Repubblica 3.11.18
Lo studio dello psichiatra Boris Cyrulnik
Le zone del cervello in cui ha sede lo spirito religioso
di Massimo Ammaniti
È
ben noto che la fede religiosa e la spiritualità aiutano lo stato
psichico delle persone che soffrono di depressione e addirittura
potrebbero rallentare l’evoluzione dei tumori. Non si tratta di
un’ipotesi, la conferma sperimentale viene da una ricerca pubblicata
dalla rivista Cancer su un ampio campione di pazienti che presentavano
un tumore. Non è ancora chiaro, tuttavia, come la fede possa influire
sull’evoluzione dei tumori, se aiuti a cambiare l’attitudine psicologica
con cui si affronta la malattia oppure influisca sul funzionamento
neurobiologico e immunitario potenziando le difese.
È un tema
appassionante approfondito da Boris Cyrulnik, psichiatra francese di
origine ebraica, sopravvissuto nella sua infanzia alle persecuzioni
naziste.
Il libro Psicoterapia di Dio (Bollati Boringhieri)
esplora in vari capitoli l’influenza crescente delle religioni nel mondo
occidentale. E questa religiosità riguarda i cristiani, gli ebrei e i
musulmani che vivono un’esperienza totalizzante che incide sulle
pratiche della vita quotidiana e sulla loro visione del mondo. E mentre
la religione ha le proprie cerimonie di culto, la spiritualità indica
spesso un vissuto e un viaggio interiore che non necessita di una
pratica religiosa.
E se tutto questo aiuta a trascendere le
sofferenze della vita quotidiana e raggiungere uno stato di
pacificazione personale, la fede troppo esclusiva può anche generare
intolleranze, violenze e addirittura guerre che hanno segnato la storia
dell’umanità.
L’adesione e l’appartenenza alla religione si
costruisce giorno per giorno fin dall’infanzia, come il linguaggio,
scrive Cyrulnik. Infatti attraverso l’esempio e le sollecitazioni dei
genitori i bambini introiettano la fede che diventa parte integrante
della loro identità. Nel film di Woody Allen Crimini e misfatti il
protagonista, che appartiene a una famiglia ebraica praticante, racconta
che da piccolo i genitori gli ripetevano «Dio ti guarda continuamente
qualsiasi cosa fai»: «Forse per questo — commenta ironicamente — sono
diventato oculista».
Il sentimento religioso si intreccia fin
dall’inizio con l’attaccamento amoroso ai genitori e aiuta a sentirsi
più sicuri. Quando si devono affrontare compiti impegnativi oppure si è
vittime di traumi e avversità, ci si rivolge a Dio con la speranza che
il suo intervento possa essere risolutivo. E anche quando ci si sente
soli e disperati la relazione affettiva con Dio può essere consolatoria,
aiutando a ritrovare la propria sicurezza personale.
Ma il
sentimento religioso non riguarda solo la mente, anche il corpo ne viene
coinvolto. Nelle pratiche religiose i fedeli si inginocchiano e si
stendono a terra, si battono il petto, si muovono ritmicamente col corpo
quasi a rafforzare con un coinvolgimento totale la propria
partecipazione religiosa. Lo stesso cervello viene chiamato in causa
quando ci si rivolge alla religione, soprattutto quando si raggiungono
esperienze di ascesi e di estasi, nelle quali ci si libera del corpo e
ci si avvicina a Dio.
Forse nel libro non viene abbastanza
approfondito il coinvolgimento del cervello nel vissuto religioso,
nonostante negli ultimi anni siano stati pubblicati interessanti studi.

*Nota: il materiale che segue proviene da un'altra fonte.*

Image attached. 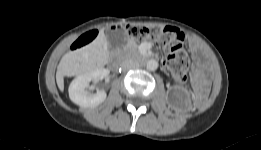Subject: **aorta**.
<instances>
[{
    "label": "aorta",
    "mask_w": 261,
    "mask_h": 150,
    "mask_svg": "<svg viewBox=\"0 0 261 150\" xmlns=\"http://www.w3.org/2000/svg\"><path fill=\"white\" fill-rule=\"evenodd\" d=\"M146 68L149 71H155L158 68V62L154 59L148 60L146 63Z\"/></svg>",
    "instance_id": "obj_1"
}]
</instances>
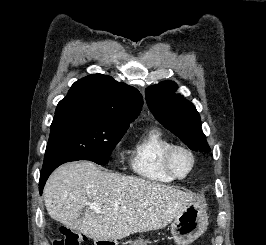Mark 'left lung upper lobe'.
Here are the masks:
<instances>
[{"label":"left lung upper lobe","mask_w":266,"mask_h":245,"mask_svg":"<svg viewBox=\"0 0 266 245\" xmlns=\"http://www.w3.org/2000/svg\"><path fill=\"white\" fill-rule=\"evenodd\" d=\"M176 89L177 85L168 80L148 87L145 97L150 111L190 149L206 154L210 148L202 132L199 113L191 102L174 94Z\"/></svg>","instance_id":"left-lung-upper-lobe-1"}]
</instances>
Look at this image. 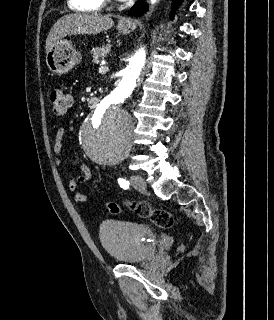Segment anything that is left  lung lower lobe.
<instances>
[{"instance_id": "1", "label": "left lung lower lobe", "mask_w": 274, "mask_h": 320, "mask_svg": "<svg viewBox=\"0 0 274 320\" xmlns=\"http://www.w3.org/2000/svg\"><path fill=\"white\" fill-rule=\"evenodd\" d=\"M178 3L176 0L173 2L172 11L170 13L171 19H173L175 10L177 9ZM148 9V5L144 3V0H137V2L132 6V8L129 10V15L132 16H141L144 14V12Z\"/></svg>"}]
</instances>
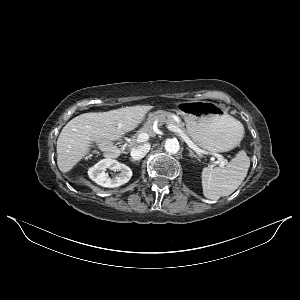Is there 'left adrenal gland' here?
Here are the masks:
<instances>
[{
    "instance_id": "left-adrenal-gland-1",
    "label": "left adrenal gland",
    "mask_w": 300,
    "mask_h": 300,
    "mask_svg": "<svg viewBox=\"0 0 300 300\" xmlns=\"http://www.w3.org/2000/svg\"><path fill=\"white\" fill-rule=\"evenodd\" d=\"M186 149L189 151V155L191 157H194L200 161L199 157L197 155H195L194 152L190 148L187 147Z\"/></svg>"
}]
</instances>
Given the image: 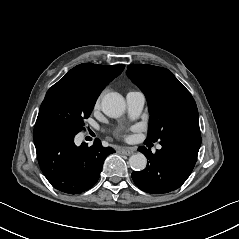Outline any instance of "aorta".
I'll return each instance as SVG.
<instances>
[{
  "instance_id": "obj_1",
  "label": "aorta",
  "mask_w": 239,
  "mask_h": 239,
  "mask_svg": "<svg viewBox=\"0 0 239 239\" xmlns=\"http://www.w3.org/2000/svg\"><path fill=\"white\" fill-rule=\"evenodd\" d=\"M102 111L111 118L120 117L126 108L123 96L118 92H108L101 100ZM129 164L133 170L142 171L146 168L147 159L142 153H136L129 159Z\"/></svg>"
}]
</instances>
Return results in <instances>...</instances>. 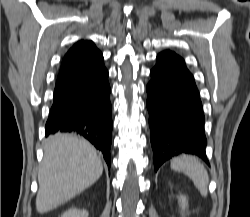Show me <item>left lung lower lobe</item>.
I'll list each match as a JSON object with an SVG mask.
<instances>
[{"label": "left lung lower lobe", "mask_w": 250, "mask_h": 217, "mask_svg": "<svg viewBox=\"0 0 250 217\" xmlns=\"http://www.w3.org/2000/svg\"><path fill=\"white\" fill-rule=\"evenodd\" d=\"M150 75L147 108L155 170L183 153L209 164L202 104L184 60L169 50L161 52Z\"/></svg>", "instance_id": "left-lung-lower-lobe-1"}]
</instances>
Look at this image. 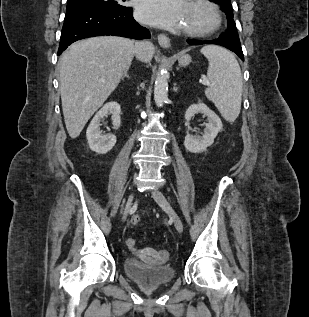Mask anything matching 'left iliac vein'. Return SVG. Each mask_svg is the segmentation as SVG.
<instances>
[{
	"label": "left iliac vein",
	"mask_w": 309,
	"mask_h": 317,
	"mask_svg": "<svg viewBox=\"0 0 309 317\" xmlns=\"http://www.w3.org/2000/svg\"><path fill=\"white\" fill-rule=\"evenodd\" d=\"M152 197L157 202V204L169 214L177 231L182 233L183 232L182 220L180 219L178 214L174 211L173 207L171 206L169 201L166 199V197L163 195V193L159 191L158 189H154L152 191Z\"/></svg>",
	"instance_id": "4c4485c4"
}]
</instances>
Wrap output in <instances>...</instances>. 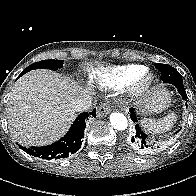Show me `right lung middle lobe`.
I'll return each instance as SVG.
<instances>
[{"label":"right lung middle lobe","mask_w":196,"mask_h":196,"mask_svg":"<svg viewBox=\"0 0 196 196\" xmlns=\"http://www.w3.org/2000/svg\"><path fill=\"white\" fill-rule=\"evenodd\" d=\"M63 65V60H42L31 64L22 71V75L34 69H51L56 71Z\"/></svg>","instance_id":"right-lung-middle-lobe-1"}]
</instances>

Fra questi una ricerca italiana che ha documentato quali aree cerebrali
vengono attivate quando ci si immerge nella meditazione e si entra in un
mondo trascendente, nel quale si perde il senso del tempo e si
raggiunge una fusione ideale. Non sarebbe una singola area cerebrale che
spiegherebbe la spiritualità, interverrebbero ampie aree cerebrali che
interagiscono fra loro, dalla corteccia frontale a quella parietale e
temporale. Il pregio maggiore del libro consiste nell’affrontare i
significati dell’esperienza religiosa con spirito critico, ma anche
profondamente rispettoso, anche perché le religioni stanno assumendo una
rilevanza sempre più grande nel mondo contemporaneo.